Records for this task
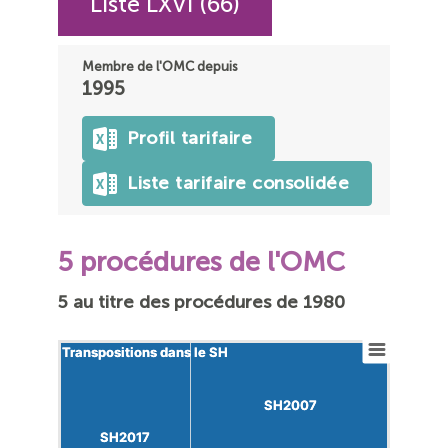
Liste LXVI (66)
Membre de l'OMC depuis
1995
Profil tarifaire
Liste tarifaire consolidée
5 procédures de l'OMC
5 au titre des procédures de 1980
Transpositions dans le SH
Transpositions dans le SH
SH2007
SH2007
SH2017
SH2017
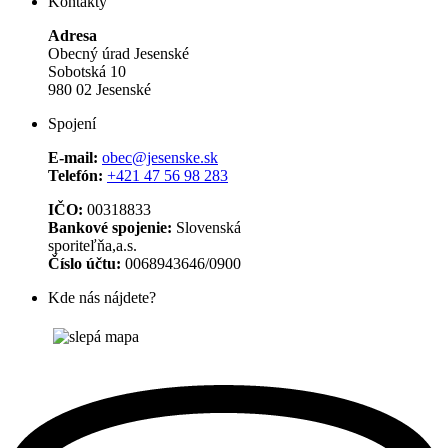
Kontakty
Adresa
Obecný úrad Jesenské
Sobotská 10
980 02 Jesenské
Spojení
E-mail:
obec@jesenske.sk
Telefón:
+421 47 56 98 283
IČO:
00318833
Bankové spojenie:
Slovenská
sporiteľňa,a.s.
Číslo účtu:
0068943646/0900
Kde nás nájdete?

Problem to solve
Each line from the one that holds "Profil tarifaire" through the end of the entries must be returned exactly, while any pictures stay out.

Answer area
Profil tarifaire
Liste tarifaire consolidée
5 procédures de l'OMC
5 au titre des procédures de 1980
Transpositions dans le SH
Transpositions dans le SH
SH2007
SH2007
SH2017
SH2017
Kontakty
Adresa
Obecný úrad Jesenské
Sobotská 10
980 02 Jesenské
Spojení
E-mail:
obec@jesenske.sk
Telefón:
+421 47 56 98 283
IČO:
00318833
Bankové spojenie:
Slovenská
sporiteľňa,a.s.
Číslo účtu:
0068943646/0900
Kde nás nájdete?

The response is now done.